Task item:
Where in the material does the word "Kids" appear? Copy each line that has it.

Data records:
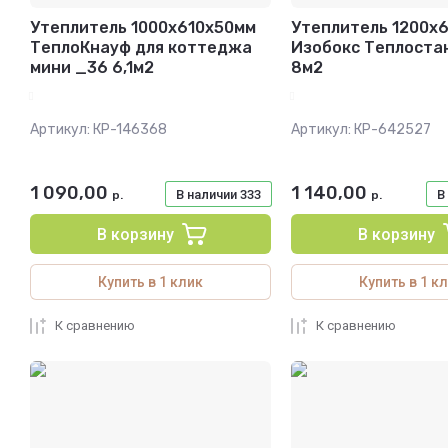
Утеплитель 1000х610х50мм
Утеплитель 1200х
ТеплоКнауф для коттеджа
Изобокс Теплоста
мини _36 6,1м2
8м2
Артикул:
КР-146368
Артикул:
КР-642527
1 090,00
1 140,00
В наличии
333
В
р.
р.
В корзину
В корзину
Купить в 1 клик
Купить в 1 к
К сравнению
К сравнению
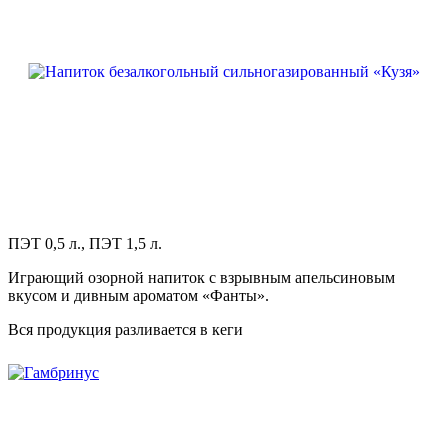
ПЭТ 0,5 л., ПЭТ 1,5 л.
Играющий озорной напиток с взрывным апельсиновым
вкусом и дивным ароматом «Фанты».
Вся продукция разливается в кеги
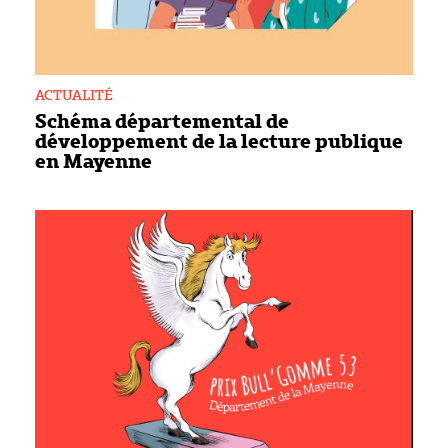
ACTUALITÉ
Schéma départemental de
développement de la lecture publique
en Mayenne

==

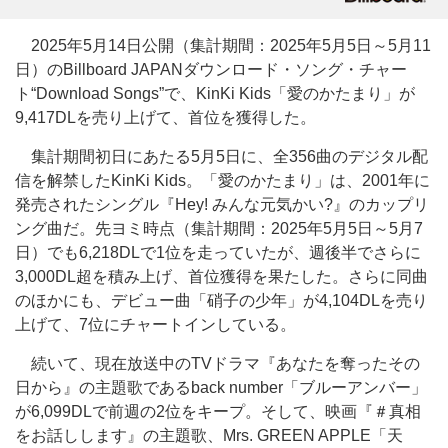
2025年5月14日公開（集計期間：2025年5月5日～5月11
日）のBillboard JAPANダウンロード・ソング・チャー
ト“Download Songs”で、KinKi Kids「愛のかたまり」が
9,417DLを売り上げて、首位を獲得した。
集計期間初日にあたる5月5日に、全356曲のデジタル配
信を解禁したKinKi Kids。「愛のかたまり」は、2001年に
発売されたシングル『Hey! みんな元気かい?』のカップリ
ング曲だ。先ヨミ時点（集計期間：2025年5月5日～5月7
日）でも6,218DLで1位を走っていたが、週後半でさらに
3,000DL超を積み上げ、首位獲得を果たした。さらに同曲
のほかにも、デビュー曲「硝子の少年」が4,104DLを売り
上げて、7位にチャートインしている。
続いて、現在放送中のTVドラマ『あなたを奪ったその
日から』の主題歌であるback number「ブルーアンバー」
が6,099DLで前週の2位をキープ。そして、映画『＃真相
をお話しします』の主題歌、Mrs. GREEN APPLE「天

Answer area:
ト“Download Songs”で、KinKi Kids「愛のかたまり」が
信を解禁したKinKi Kids。「愛のかたまり」は、2001年に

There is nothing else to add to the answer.